Your answer should be one number: how many lines of the records hold the string "detector".

= Material supplied =
------------------------------------------------------------

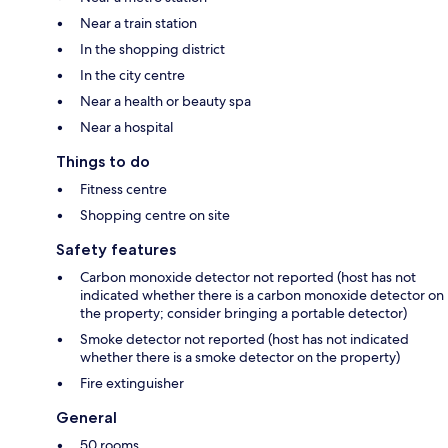
Near a train station
In the shopping district
In the city centre
Near a health or beauty spa
Near a hospital
Things to do
Fitness centre
Shopping centre on site
Safety features
Carbon monoxide detector not reported (host has not
indicated whether there is a carbon monoxide detector on
the property; consider bringing a portable detector)
Smoke detector not reported (host has not indicated
whether there is a smoke detector on the property)
Fire extinguisher
General
50 rooms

------------------------------------------------------------

= Completed exercise =
5